Un pionnier des « hélicos » opérationnelsDans la nuit du 19 au 20 juin 1954 avec un commando vêtu de quequan noir à la mode vietminh, il effectue un saut opérationnel au milieu d’un orage tropical, avec le sergent chef Taxi, plus tard tué en Algérie. Une partie du commando est récupérée en hélicoptère par le commandant Crespin, le « père » de l’hélicoptère opérationnel. Une nouvelle forme d’action est ouverte. Elle sera mise au point en Algérie.
Puy-Montbrun reste en Algérie, sans interruption de 1955 à 1961. Au cours de ces six années, il n’oubliera pas ses anciennes attaches avec le service Action du SDECE et participera, à l’occasion, en dehors du service, à la lutte contre les trafiquants d’armes qui alimentent les rebelles.
Nommé chef d’escadron en 1956, il est chef des formations d’hélicoptères opérationnels (FHO) du groupe d’hélicoptère n°2 alors sous les ordres du lieutenant colonel Crespin. Au GH2 dont il deviendra plus tard le chef de corps, on effectue les premiers vols de nuit. Pour la première fois, on arme les hélicoptères. Avec ses pilotes, Puy-Montbrun découvre tout les jours le moyen de poser les appareils sur de « dropping zones » réputée impossible.
Les équipages sont presque tous des parachutistes. Transports opérationnels, évacuations sanitaires de jour, de nuit et par tout temps deviennent pour eux des missions sacrées. Seul un commando peut savoir ce que représente un l’arrivée d’un hélico pour une patrouille clouée au sol.
Inlassable, il accompli 3 000 heures de vols opérationnels et 45 E.V.S. de nuit. Le record. Chef de corps et pilote, il crée des commandos pour la propre protection de son unité. Le 29 Avril 1958, ayant largué son commando au plus près d’une importante résistance rebelle, il se fait lui-même déposer à terre pour redresser le dispositif dans une voie dangereuse. Il est gravement blessé au cours de l’action.
Il est fait commandeur de la légion d’honneur le 26 Septembre 1958, à 38 ans.

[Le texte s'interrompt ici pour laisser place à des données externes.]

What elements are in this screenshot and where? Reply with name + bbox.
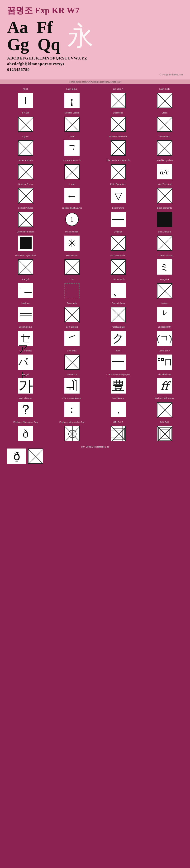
enclosed-bracket-glyph: (ㄱ) (157, 331, 172, 346)
cell-cjk-compat-ideo: CJK Compat Ideographs 豊 (95, 372, 141, 396)
comma-jp-glyph: 、 (111, 283, 126, 299)
triangle-glyph: ▽ (111, 188, 126, 203)
cell-kanbun: Kanbun ㆑ (141, 301, 188, 324)
cell-enclosed-alpha: Enclosed Alphanums 1 (49, 205, 95, 229)
cell-cjk-ext-i: CJK Ext I (141, 420, 188, 443)
cell-katakana: Katakana (2, 301, 49, 324)
cell-compat-jamo: Compat Jamo (95, 301, 141, 324)
cell-arrows: Arrows ← (49, 182, 95, 205)
eth-glyph: ð (18, 426, 33, 441)
xbox-pattern2-glyph (111, 426, 126, 441)
cell-latin1sup: Latin-1 Sup ¡ (49, 86, 95, 110)
cell-control-pics: Control Pictures (2, 205, 49, 229)
xbox-super-sub (18, 164, 33, 179)
xbox-diacriticals-sym (111, 164, 126, 179)
cell-cjk-ext-a: CJK Ext A (49, 348, 95, 372)
jamo-char: ᆨ (64, 141, 80, 156)
fraction-glyph: a/c (157, 164, 172, 179)
cell-cjk-dashed: CJK (49, 277, 95, 301)
xbox-misc-arrows (64, 259, 80, 275)
cjk-stroke-glyph: ㇀ (64, 331, 80, 346)
credit: © Design by fontke.com (7, 73, 183, 76)
katakana-ku-glyph: ク (111, 331, 126, 346)
svg-line-5 (111, 426, 126, 441)
xbox-misc-math-b (18, 259, 33, 275)
glyph-grid: ASCII ! Latin-1 Sup ¡ Latin Ext A Latin … (0, 84, 190, 468)
kanbun-glyph: ㆑ (157, 307, 172, 322)
xbox-misc-tech (157, 188, 172, 203)
grid-inner: ASCII ! Latin-1 Sup ¡ Latin Ext A Latin … (2, 86, 188, 443)
cjk-big-glyph: 豊 (111, 378, 126, 394)
xbox-control-pics (18, 212, 33, 227)
xbox-half-full (157, 402, 172, 417)
cell-letterlike: Letterlike Symbols a/c (141, 158, 188, 182)
cell-latin-ext-a: Latin Ext A (95, 86, 141, 110)
horiz-dash-glyph (111, 212, 126, 227)
cjk-sample: 永 (68, 23, 93, 49)
enclosed-1-glyph: 1 (65, 213, 79, 226)
cell-jamo: Jamo ᆨ (49, 134, 95, 158)
cell-enclosed-ideo-sup: Enclosed Ideographic Sup (49, 420, 95, 443)
cell-cjk-main: CJK (95, 348, 141, 372)
xbox-greek (157, 117, 172, 132)
cell-kangxi: Kangxi (2, 277, 49, 301)
svg-line-12 (157, 426, 172, 441)
exclaim-glyph: ! (18, 93, 33, 108)
xbox-sup-punct (111, 259, 126, 275)
cjk-horiz-glyph (111, 354, 126, 370)
last-row-content: ð̠ (5, 448, 185, 464)
ff-ligature-glyph: ﬀ (157, 378, 172, 394)
hangul-apt-glyph: アパト (18, 354, 33, 370)
xbox-diacriticals (111, 117, 126, 132)
cell-math-ops: Math Operations ▽ (95, 182, 141, 205)
cell-greek: Greek (141, 110, 188, 134)
cell-misc-tech: Misc Technical (141, 182, 188, 205)
sample-chars-left: Aa Ff Gg Qq (7, 19, 68, 53)
inverted-exclaim: ¡ (64, 93, 80, 108)
cell-punctuation: Punctuation (141, 134, 188, 158)
xbox-punctuation (157, 141, 172, 156)
cell-misc-symbols: Misc Symbols ✳ (49, 229, 95, 253)
last-section: CJK Compat Ideographs Sup ð̠ (2, 443, 188, 466)
xbox-latin-ext-add (111, 141, 126, 156)
cell-ipa: IPA Ext (2, 110, 49, 134)
cell-enclosed-alpha-sup: Enclosed Alphanums Sup ð (2, 420, 49, 443)
cell-cyrillic: Cyrillic (2, 134, 49, 158)
katakana-mi-glyph: ミ (157, 259, 172, 275)
xbox-pattern3-glyph (157, 426, 172, 441)
cell-box-drawing: Box Drawing (95, 205, 141, 229)
cell-modifier: Modifier Letters (49, 110, 95, 134)
jamo-ext-a-glyph: ꥠ口 (157, 354, 172, 370)
xbox-ipa (18, 117, 33, 132)
xbox-latin-ext-b (157, 93, 172, 108)
last-xbox-glyph (28, 448, 43, 464)
cell-block-elements: Block Elements (141, 205, 188, 229)
cell-cjk-compat: CJK Compat アパト (2, 348, 49, 372)
cell-hiragana: Hiragana (141, 277, 188, 301)
cell-bopomofo: Bopomofo (49, 301, 95, 324)
cell-cjk-radicals: CJK Radicals Sup ミ (141, 253, 188, 277)
cell-diacriticals: Diacriticals (95, 110, 141, 134)
sample-aa: Aa Ff (7, 19, 60, 36)
black-square-glyph (157, 212, 172, 227)
question-glyph: ？ (18, 402, 33, 417)
xbox-cjk-ext-a (64, 354, 80, 370)
sample-row: Aa Ff Gg Qq 永 (7, 19, 183, 53)
xbox-cyrillic (18, 141, 33, 156)
cell-geometric: Geometric Shapes (2, 229, 49, 253)
kangxi-line-glyph (18, 283, 33, 299)
cell-latin-ext-b: Latin Ext B (141, 86, 188, 110)
cell-cjk-compat-forms: CJK Compat Forms ︰ (49, 396, 95, 420)
cell-dingbats: Dingbats (95, 229, 141, 253)
cell-number-forms: Number Forms (2, 182, 49, 205)
cell-sup-punct: Sup Punctuation (95, 253, 141, 277)
cell-small-forms: Small Forms ， (95, 396, 141, 420)
cell-super-sub: Super And Sub (2, 158, 49, 182)
cell-cjk-symbols: CJK Symbols 、 (95, 277, 141, 301)
font-source: Font Source: http://www.fontke.com/font/… (0, 80, 190, 84)
xbox-currency (64, 164, 80, 179)
black-square-sm-glyph (20, 237, 32, 249)
cell-katakana-ext: Katakana Ext ク (95, 324, 141, 348)
cell-vertical-forms: Vertical Forms ？ (2, 396, 49, 420)
sun-glyph: ✳ (64, 236, 80, 251)
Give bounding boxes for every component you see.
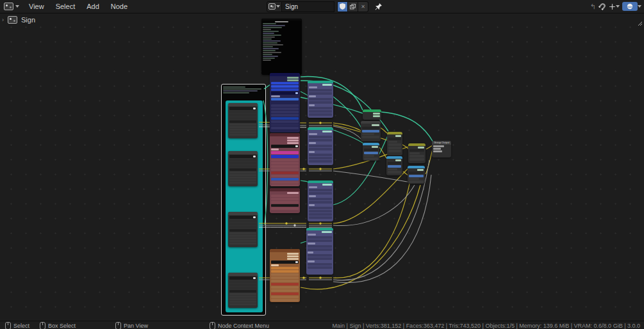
node-row[interactable] (309, 110, 332, 113)
node-row[interactable] (271, 172, 299, 174)
image-node-2[interactable] (228, 151, 258, 186)
node-row[interactable] (271, 98, 299, 100)
node-row[interactable] (309, 86, 317, 88)
transform-node-4[interactable] (306, 228, 333, 275)
node-row[interactable] (388, 141, 397, 143)
node-row[interactable] (229, 243, 256, 245)
node-group-red-small[interactable] (270, 188, 300, 213)
node-row[interactable] (271, 85, 299, 88)
node-row[interactable] (433, 150, 442, 152)
group-output-node[interactable]: Group Output (432, 141, 451, 157)
node-row[interactable] (308, 263, 332, 266)
node-row[interactable] (271, 120, 299, 123)
new-copy-button[interactable] (348, 1, 358, 12)
node-row[interactable] (271, 155, 299, 158)
node-row[interactable] (364, 155, 374, 157)
node-row[interactable] (271, 175, 299, 177)
node-row[interactable] (417, 169, 424, 171)
node-row[interactable] (433, 148, 441, 150)
node-row[interactable] (271, 145, 299, 148)
node-row[interactable] (409, 175, 424, 177)
node-row[interactable] (229, 280, 256, 283)
node-row[interactable] (229, 226, 256, 229)
node-row[interactable] (229, 117, 256, 120)
node-row[interactable] (271, 280, 299, 282)
node-header[interactable] (228, 151, 258, 154)
node-row[interactable] (271, 127, 299, 129)
node-row[interactable] (229, 159, 256, 161)
node-row[interactable] (372, 124, 379, 126)
node-row[interactable] (309, 95, 316, 97)
node-row[interactable] (271, 104, 299, 107)
node-row[interactable] (388, 138, 401, 140)
node-row[interactable] (287, 255, 299, 257)
node-row[interactable] (308, 261, 315, 262)
node-row[interactable] (271, 165, 299, 168)
node-row[interactable] (322, 84, 332, 86)
node-header[interactable] (408, 143, 425, 146)
node-row[interactable] (409, 149, 424, 152)
node-row[interactable] (309, 207, 332, 209)
node-row[interactable] (309, 139, 332, 141)
node-row[interactable] (309, 157, 332, 159)
node-row[interactable] (229, 126, 256, 128)
node-header[interactable] (408, 166, 425, 168)
node-row[interactable] (287, 79, 299, 81)
node-row[interactable] (229, 290, 256, 293)
node-header[interactable] (270, 188, 300, 191)
node-row[interactable] (322, 131, 332, 132)
node-row[interactable] (309, 210, 332, 213)
overlays-toggle[interactable] (622, 2, 638, 11)
node-row[interactable] (287, 137, 299, 139)
node-header[interactable] (228, 212, 258, 215)
node-row[interactable] (271, 162, 299, 164)
node-row[interactable] (229, 155, 256, 158)
node-row[interactable] (271, 289, 299, 292)
node-header[interactable] (308, 181, 333, 183)
node-row[interactable] (271, 178, 299, 181)
node-row[interactable] (409, 152, 420, 154)
node-row[interactable] (271, 267, 299, 269)
node-row[interactable] (229, 301, 256, 303)
info-panel-node[interactable] (261, 19, 302, 75)
node-row[interactable] (418, 147, 424, 148)
node-row[interactable] (309, 107, 332, 109)
node-row[interactable] (271, 207, 299, 210)
snap-mode-dropdown[interactable] (609, 3, 620, 10)
node-row[interactable] (287, 258, 299, 260)
node-row[interactable] (322, 231, 332, 233)
node-row[interactable] (309, 104, 315, 106)
node-row[interactable] (362, 136, 379, 138)
overlays-dropdown[interactable] (622, 2, 641, 11)
node-group-blue[interactable] (270, 73, 300, 132)
node-row[interactable] (308, 239, 332, 242)
node-row[interactable] (271, 88, 299, 91)
area-corner-widget[interactable] (638, 17, 643, 29)
mix-node-1[interactable] (387, 132, 402, 156)
node-row[interactable] (388, 150, 401, 152)
node-row[interactable] (229, 303, 256, 305)
menu-node[interactable]: Node (105, 0, 133, 13)
node-row[interactable] (308, 236, 332, 239)
node-row[interactable] (388, 168, 397, 170)
node-row[interactable] (309, 216, 332, 219)
node-row[interactable] (271, 101, 299, 104)
node-row[interactable] (229, 107, 256, 110)
node-row[interactable] (229, 131, 256, 133)
node-row[interactable] (229, 172, 256, 173)
node-row[interactable] (409, 158, 424, 161)
node-row[interactable] (229, 232, 256, 234)
node-row[interactable] (287, 77, 299, 79)
node-row[interactable] (309, 148, 332, 150)
node-row[interactable] (364, 157, 378, 160)
tree-name-input[interactable]: Sign (282, 1, 334, 12)
transform-node-2[interactable] (308, 127, 333, 165)
node-row[interactable] (309, 201, 332, 204)
math-node-2[interactable] (363, 143, 379, 161)
node-row[interactable] (308, 257, 332, 260)
node-row[interactable] (271, 201, 299, 204)
node-row[interactable] (309, 89, 332, 92)
node-header[interactable] (363, 143, 379, 145)
node-row[interactable] (308, 266, 332, 269)
math-node-1[interactable] (361, 121, 381, 141)
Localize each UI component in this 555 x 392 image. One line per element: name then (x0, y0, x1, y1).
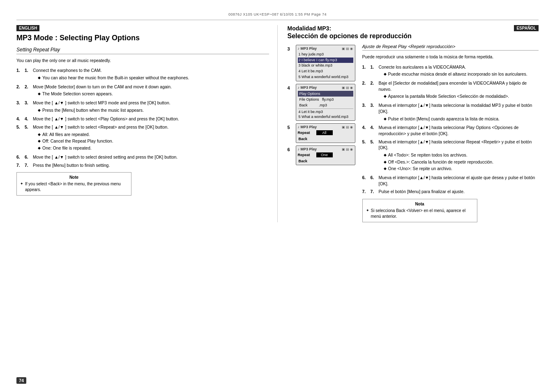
menu-item-play-options: Play Options (298, 91, 353, 97)
note-title-es: Nota (366, 202, 474, 206)
step-es-5: 5.Mueva el interruptor [▲/▼] hasta selec… (362, 139, 539, 173)
header-meta: 00876J X105 UK+ESP~087 6/10/05 1:55 PM P… (16, 12, 539, 16)
repeat-row-all: Repeat All (298, 130, 353, 135)
step-es-4: 4.Mueva el interruptor [▲/▼] hasta selec… (362, 125, 539, 136)
screen-5: ♪ MP3 Play ▣ ▤ ◉ Repeat All Back (296, 123, 355, 143)
back-row-2: Back (298, 159, 353, 164)
step-en-6: 6.Move the [ ▲/▼ ] switch to select desi… (16, 154, 269, 160)
screen-6-wrapper: 6 ♪ MP3 Play ▣ ▤ ◉ Repeat One Back (288, 145, 357, 165)
list-item-4: 4 Let it be.mp3 (298, 109, 353, 114)
screen-4-num: 4 (288, 85, 293, 90)
right-column: Modalidad MP3: Selección de opciones de … (278, 25, 539, 222)
screen-6-num: 6 (288, 147, 293, 152)
steps-en: 1.Connect the earphones to the CAM.You c… (16, 67, 269, 168)
screen-3-list: 1 hey jude.mp3 2 I believe I can fly.mp3… (298, 52, 353, 80)
screen-5-wrapper: 5 ♪ MP3 Play ▣ ▤ ◉ Repeat All Back (288, 123, 357, 143)
steps-es: 1.Conecte los auriculares a la VIDEOCÁMA… (362, 64, 539, 195)
page: 00876J X105 UK+ESP~087 6/10/05 1:55 PM P… (0, 0, 555, 392)
bullet-item: Pulse el botón [Menu] cuando aparezca la… (384, 116, 539, 122)
header-divider (16, 20, 539, 20)
bullet-item: One <Uno>: Se repite un archivo. (384, 166, 539, 172)
intro-es: Puede reproducir una solamente o toda la… (362, 54, 539, 60)
note-item: If you select <Back> in the menu, the pr… (20, 181, 128, 193)
bullet-item: The Mode Selection screen appears. (38, 91, 269, 97)
menu-item-back: Back .mp3 (298, 102, 353, 108)
step-en-3: 3.Move the [ ▲/▼ ] switch to select MP3 … (16, 100, 269, 114)
left-column: ENGLISH MP3 Mode : Selecting Play Option… (16, 25, 278, 222)
screen-3-wrapper: 3 ♪ MP3 Play ▣ ▤ ◉ 1 hey jude.mp3 2 I be… (288, 45, 357, 81)
list-item: 4 Let it be.mp3 (298, 69, 353, 74)
note-content-en: If you select <Back> in the menu, the pr… (20, 181, 128, 193)
bullet-item: Press the [Menu] button when the music l… (38, 107, 269, 113)
title-mp3-es: Modalidad MP3: (288, 25, 332, 32)
screens-column: 3 ♪ MP3 Play ▣ ▤ ◉ 1 hey jude.mp3 2 I be… (288, 45, 357, 165)
step-en-4: 4.Move the [ ▲/▼ ] switch to select <Pla… (16, 116, 269, 122)
step-es-7: 7.Pulse el botón [Menu] para finalizar e… (362, 189, 539, 195)
screen-3: ♪ MP3 Play ▣ ▤ ◉ 1 hey jude.mp3 2 I beli… (296, 45, 355, 81)
list-item: 3 black or white.mp3 (298, 63, 353, 69)
note-box-es: Nota Si selecciona Back <Volver> en el m… (362, 199, 477, 222)
screen-3-num: 3 (288, 46, 293, 51)
right-header-row: Modalidad MP3: Selección de opciones de … (288, 25, 539, 42)
bullet-item: Off: Cancel the Repeat Play function. (38, 138, 269, 144)
bullet-item: Aparece la pantalla Mode Selection <Sele… (384, 93, 539, 99)
bullet-item: Off <Des.>: Cancela la función de repeti… (384, 159, 539, 165)
subsection-en: Setting Repeat Play (16, 47, 269, 54)
bullet-item: One: One file is repeated. (38, 145, 269, 151)
step-en-2: 2.Move [Mode Selector] down to turn on t… (16, 84, 269, 98)
bullet-item: Puede escuchar música desde el altavoz i… (384, 71, 539, 77)
subsection-es: Ajuste de Repeat Play <Repetir reproducc… (362, 44, 539, 51)
title-seleccion-es: Selección de opciones de reproducción (288, 32, 412, 39)
screen-5-num: 5 (288, 125, 293, 130)
bullet-item: You can also hear the music from the Bui… (38, 75, 269, 81)
spanish-text-column: Ajuste de Repeat Play <Repetir reproducc… (357, 44, 539, 222)
screen-4: ♪ MP3 Play ▣ ▤ ◉ Play Options File Optio… (296, 84, 355, 121)
menu-item-file-options: File Options fly.mp3 (298, 97, 353, 102)
step-en-1: 1.Connect the earphones to the CAM.You c… (16, 67, 269, 81)
step-en-7: 7.Press the [Menu] button to finish sett… (16, 162, 269, 168)
note-box-en: Note If you select <Back> in the menu, t… (16, 172, 131, 196)
intro-en: You can play the only one or all music r… (16, 58, 269, 64)
list-item: 5 What a wonderful world.mp3 (298, 74, 353, 80)
list-item-selected: 2 I believe I can fly.mp3 (298, 58, 353, 63)
bullet-item: All: All files are repeated. (38, 131, 269, 138)
screen-4-wrapper: 4 ♪ MP3 Play ▣ ▤ ◉ Play Options File Opt… (288, 84, 357, 121)
step-es-1: 1.Conecte los auriculares a la VIDEOCÁMA… (362, 64, 539, 78)
lang-badge-en: ENGLISH (16, 25, 39, 31)
list-item-5: 5 What a wonderful world.mp3 (298, 114, 353, 119)
bullet-item: All <Todo>: Se repiten todos los archivo… (384, 152, 539, 158)
note-title-en: Note (20, 175, 128, 180)
step-es-6: 6.Mueva el interruptor [▲/▼] hasta selec… (362, 175, 539, 187)
screen-6: ♪ MP3 Play ▣ ▤ ◉ Repeat One Back (296, 145, 355, 165)
step-es-3: 3.Mueva el interruptor [▲/▼] hasta selec… (362, 102, 539, 122)
main-content: ENGLISH MP3 Mode : Selecting Play Option… (16, 25, 539, 222)
note-content-es: Si selecciona Back <Volver> en el menú, … (366, 208, 474, 219)
page-number: 74 (16, 377, 26, 384)
list-item: 1 hey jude.mp3 (298, 52, 353, 58)
back-row: Back (298, 136, 353, 141)
right-title-block: Modalidad MP3: Selección de opciones de … (288, 25, 412, 42)
lang-badge-es: ESPAÑOL (514, 25, 539, 31)
section-title-en: MP3 Mode : Selecting Play Options (16, 34, 269, 43)
step-en-5: 5.Move the [ ▲/▼ ] switch to select <Rep… (16, 124, 269, 152)
step-es-2: 2.Baje el [Selector de modalidad] para e… (362, 80, 539, 100)
repeat-row-one: Repeat One (298, 152, 353, 157)
note-item-es: Si selecciona Back <Volver> en el menú, … (366, 208, 474, 219)
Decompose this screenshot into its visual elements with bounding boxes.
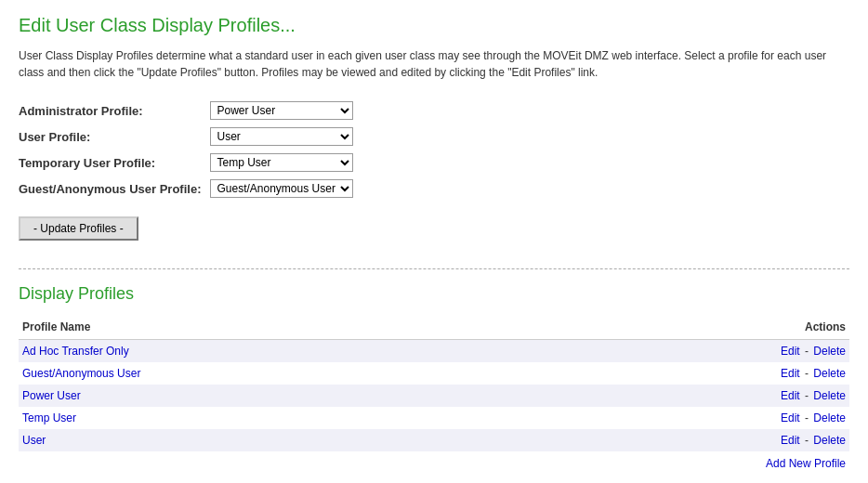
- profile-name-link[interactable]: Power User: [22, 389, 81, 402]
- edit-link[interactable]: Edit: [781, 434, 800, 447]
- add-new-profile-row: Add New Profile: [19, 451, 849, 472]
- profile-name-link[interactable]: Ad Hoc Transfer Only: [22, 345, 129, 358]
- user-label: User Profile:: [19, 124, 210, 150]
- administrator-select[interactable]: Power User Ad Hoc Transfer Only Guest/An…: [210, 101, 353, 120]
- user-class-form: Administrator Profile: Power User Ad Hoc…: [19, 98, 361, 202]
- delete-link[interactable]: Delete: [813, 367, 846, 380]
- guest-label: Guest/Anonymous User Profile:: [19, 176, 210, 202]
- actions-cell: Edit - Delete: [551, 385, 849, 407]
- profile-name-link[interactable]: User: [22, 434, 46, 447]
- profile-name-link[interactable]: Guest/Anonymous User: [22, 367, 140, 380]
- add-new-profile-link[interactable]: Add New Profile: [766, 457, 846, 470]
- edit-link[interactable]: Edit: [781, 411, 800, 424]
- col-profile-name: Profile Name: [19, 317, 551, 340]
- action-separator: -: [802, 434, 812, 447]
- administrator-label: Administrator Profile:: [19, 98, 210, 124]
- delete-link[interactable]: Delete: [813, 389, 846, 402]
- profiles-section-title: Display Profiles: [19, 284, 849, 304]
- delete-link[interactable]: Delete: [813, 434, 846, 447]
- delete-link[interactable]: Delete: [813, 345, 846, 358]
- temporary-user-select[interactable]: Temp User Ad Hoc Transfer Only Guest/Ano…: [210, 153, 353, 172]
- page-title: Edit User Class Display Profiles...: [19, 15, 849, 36]
- delete-link[interactable]: Delete: [813, 411, 846, 424]
- table-row: Ad Hoc Transfer OnlyEdit - Delete: [19, 340, 849, 363]
- profile-name-cell: Ad Hoc Transfer Only: [19, 340, 551, 363]
- profile-name-cell: User: [19, 429, 551, 451]
- edit-link[interactable]: Edit: [781, 345, 800, 358]
- table-row: Guest/Anonymous UserEdit - Delete: [19, 362, 849, 385]
- profiles-table: Profile Name Actions Ad Hoc Transfer Onl…: [19, 317, 849, 451]
- guest-select[interactable]: Guest/Anonymous User Ad Hoc Transfer Onl…: [210, 179, 353, 198]
- table-row: Power UserEdit - Delete: [19, 385, 849, 407]
- action-separator: -: [802, 411, 812, 424]
- temporary-user-label: Temporary User Profile:: [19, 150, 210, 176]
- profile-name-cell: Guest/Anonymous User: [19, 362, 551, 385]
- edit-link[interactable]: Edit: [781, 367, 800, 380]
- update-profiles-button[interactable]: - Update Profiles -: [19, 216, 138, 241]
- page-description: User Class Display Profiles determine wh…: [19, 47, 849, 81]
- profile-name-link[interactable]: Temp User: [22, 411, 76, 424]
- action-separator: -: [802, 345, 812, 358]
- actions-cell: Edit - Delete: [551, 407, 849, 429]
- actions-cell: Edit - Delete: [551, 340, 849, 363]
- action-separator: -: [802, 389, 812, 402]
- table-row: Temp UserEdit - Delete: [19, 407, 849, 429]
- edit-link[interactable]: Edit: [781, 389, 800, 402]
- table-row: UserEdit - Delete: [19, 429, 849, 451]
- col-actions: Actions: [551, 317, 849, 340]
- user-select[interactable]: User Ad Hoc Transfer Only Guest/Anonymou…: [210, 127, 353, 146]
- profile-name-cell: Power User: [19, 385, 551, 407]
- section-divider: [19, 268, 849, 269]
- actions-cell: Edit - Delete: [551, 362, 849, 385]
- profile-name-cell: Temp User: [19, 407, 551, 429]
- actions-cell: Edit - Delete: [551, 429, 849, 451]
- action-separator: -: [802, 367, 812, 380]
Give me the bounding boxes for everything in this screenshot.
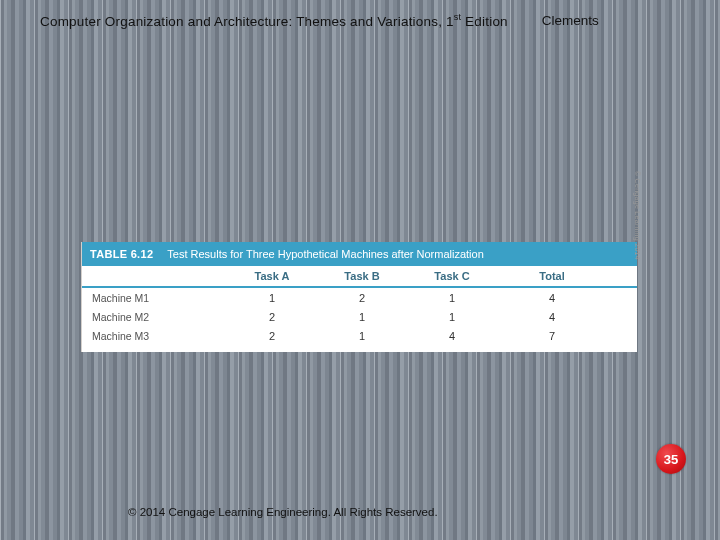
cell-value: 4 bbox=[497, 311, 607, 323]
cell-value: 4 bbox=[407, 330, 497, 342]
cell-value: 1 bbox=[317, 311, 407, 323]
slide-footer: © 2014 Cengage Learning Engineering. All… bbox=[0, 506, 720, 518]
page-number-badge: 35 bbox=[656, 444, 686, 474]
slide-header: Computer Organization and Architecture: … bbox=[40, 8, 680, 32]
col-head-task-a: Task A bbox=[227, 270, 317, 282]
table-row: Machine M2 2 1 1 4 bbox=[82, 307, 637, 326]
cell-value: 2 bbox=[227, 330, 317, 342]
col-head-task-c: Task C bbox=[407, 270, 497, 282]
cell-value: 2 bbox=[227, 311, 317, 323]
book-title: Computer Organization and Architecture: … bbox=[40, 12, 508, 29]
table-title-bar: TABLE 6.12 Test Results for Three Hypoth… bbox=[82, 242, 637, 266]
cell-value: 1 bbox=[407, 292, 497, 304]
table-caption: Test Results for Three Hypothetical Mach… bbox=[167, 248, 484, 260]
table-label: TABLE 6.12 bbox=[90, 248, 153, 260]
page-number: 35 bbox=[664, 452, 678, 467]
cell-value: 1 bbox=[227, 292, 317, 304]
title-prefix: Computer Organization and Architecture: … bbox=[40, 13, 454, 28]
cell-value: 4 bbox=[497, 292, 607, 304]
cell-value: 2 bbox=[317, 292, 407, 304]
cell-value: 1 bbox=[407, 311, 497, 323]
row-label: Machine M2 bbox=[82, 311, 227, 323]
col-head-task-b: Task B bbox=[317, 270, 407, 282]
book-author: Clements bbox=[542, 13, 599, 28]
row-label: Machine M1 bbox=[82, 292, 227, 304]
table-row: Machine M1 1 2 1 4 bbox=[82, 288, 637, 307]
table-6-12: TABLE 6.12 Test Results for Three Hypoth… bbox=[82, 242, 637, 352]
row-label: Machine M3 bbox=[82, 330, 227, 342]
cell-value: 7 bbox=[497, 330, 607, 342]
title-suffix: Edition bbox=[461, 13, 508, 28]
table-head-row: Task A Task B Task C Total bbox=[82, 266, 637, 288]
table-row: Machine M3 2 1 4 7 bbox=[82, 326, 637, 345]
col-head-total: Total bbox=[497, 270, 607, 282]
slide-background: Computer Organization and Architecture: … bbox=[0, 0, 720, 540]
table-copyright: © Cengage Learning 2014 bbox=[634, 171, 641, 260]
cell-value: 1 bbox=[317, 330, 407, 342]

La citation qui accompagne cette promotion le qualifie de « chevalier sans peur et sans reproches ». Il est encore quatre fois cité après cette distinction. Ce qui est rare.
Mis à la retraite d’officeIl est titulaire de 19 citations avec les croix de guerre 39-45 et TOE, de la valeur militaire et la croix de la vaillance vietnamienne. Il a reçu la médaille de l’aéronautique, la médaille des évadés, la rosette de la résistance, la médaille d’or du Service de Santé, la fourragère TOE à titre individuel, la King’medal, la Malayan medal. Blessé trois fois, il totalise 26 titres de guerre. Il est l’un des officiers les plus titré de sa génération.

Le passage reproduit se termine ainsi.